If the graph size is too low and the easiness too high, for instance, then many cuckoo cycle solutions can easily be
found for a given block, and the POW will start to favour those who can hash faster, precisely what Cuckoo Cycles is
trying to avoid. If the graph is too large and easiness too low, however, then it can potentially take any solver a
long time to find a solution in a single graph, well outside a window in which you'd like to stop to collect new
transactions.
These values are currently set to 2^12 for the graph size and 50% for the easiness value, however they are only
temporary values for testing. The current miner implementation is very unoptimised, and the graph size will need
to be changed as faster and more optimised Cuckoo Cycle algorithms are put in place.
### Pooling Capability
Contrary to some existing concerns about Cuckoo Cycle's poolability, the POW implementation in Grin as described above
is perfectly suited to a mining pool. While it may be difficult to prove efforts to solve a single graph in isolation,
the combination of factors within Grin's proof-of-work combine to enforce a notion called 'progress-freeness', which
enables 'poolability' as well as a level of fairness among all miners.
#### Progress Freeness
Progress-freeness is central to the 'poolability' of a proof-of-work, and is simply based on the idea that a solution
to a POW problem can be found within a reasonable amount of time. For instance, if a blockchain
has a one minute POW time and miners have to spend one minute on average to find a solution, this still satisfies the POW
requirement but gives a strong advantage to big miners. In such a setup, small miners will generally lose at least one minute
every time while larger miners can move on as soon as they find a solution. So in order to keep mining relatively progress-free,
a POW that requires multiple solution attempts with each attempt taking a relatively small amount of time is desirable.
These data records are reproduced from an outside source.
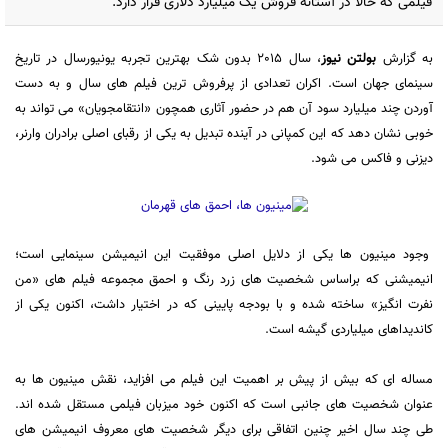
فیلمی که حالا در آستانه فروش یک میلیارد دلاری قرار دارد.
به گزارش
بولتن نیوز
، سال 2015 بدون شک بهترین تجربه یونیورسال در تاریخ
سینمای جهان است. اکران تعدادی از پرفروش ترین فیلم های سال و به دست
آوردن چند میلیارد سود آن هم در حضور آثاری همچون «انتقامجویان» می تواند به
خوبی نشان دهد که این کمپانی در آینده تبدیل به یکی از رقبای اصلی برادران وارنر،
دیزنی و فاکس می شود.
وجود مینیون ها یکی از دلایل اصلی موفقیت این انیمیشن سینمایی است؛
انیمیشنی که براساس شخصیت های زرد رنگ و احمق مجموعه فیلم های «من
نفرت انگیز» ساخته شده و با بودجه پایینی که در اختیار داشت، اکنون یکی از
کاندیداهای میلیاردی گیشه است.
مساله ای که بیش از پیش بر اهمیت این فیلم می افزاید، نقش مینیون ها به
عنوان شخصیت های جانبی است که اکنون خود میزبان فیلمی مستقل شده اند.
طی چند سال اخیر چنین اتفاقی برای دیگر شخصیت های معروف انیمیشن های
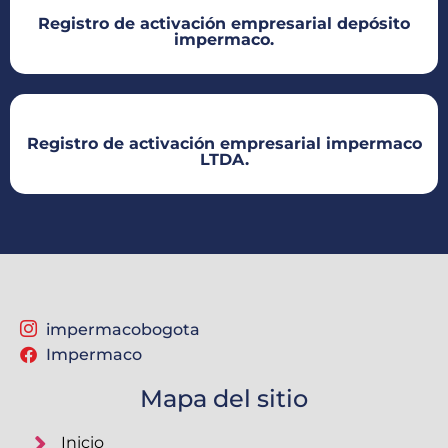
Registro de activación empresarial depósito
impermaco.​
Registro de activación empresarial impermaco
LTDA.​
impermacobogota
Impermaco
Mapa del sitio
Inicio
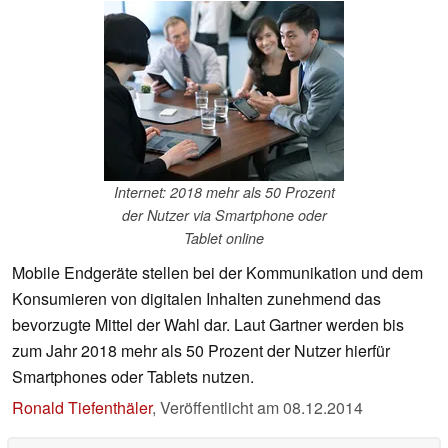
Internet: 2018 mehr als 50 Prozent
der Nutzer via Smartphone oder
Tablet online
Mobile Endgeräte stellen bei der Kommunikation und dem
Konsumieren von digitalen Inhalten zunehmend das
bevorzugte Mittel der Wahl dar. Laut Gartner werden bis
zum Jahr 2018 mehr als 50 Prozent der Nutzer hierfür
Smartphones oder Tablets nutzen.
Ronald Tiefenthäler
,
Veröffentlicht am
08.12.2014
Following from the this, Grin's progress-freeness is due to the fact that a solution to a Cuckoo with Grin's default parameters
can typically be found in under a second on most GPUs, and there is the additional requirement of the SHA3-256 difficulty check
on top of that. Members of a pool are thus able to prove they're working on a solution to a block by submitting valid Cuckoo solutions
(or a small bundle of them) that simply fall under the current network target difficulty.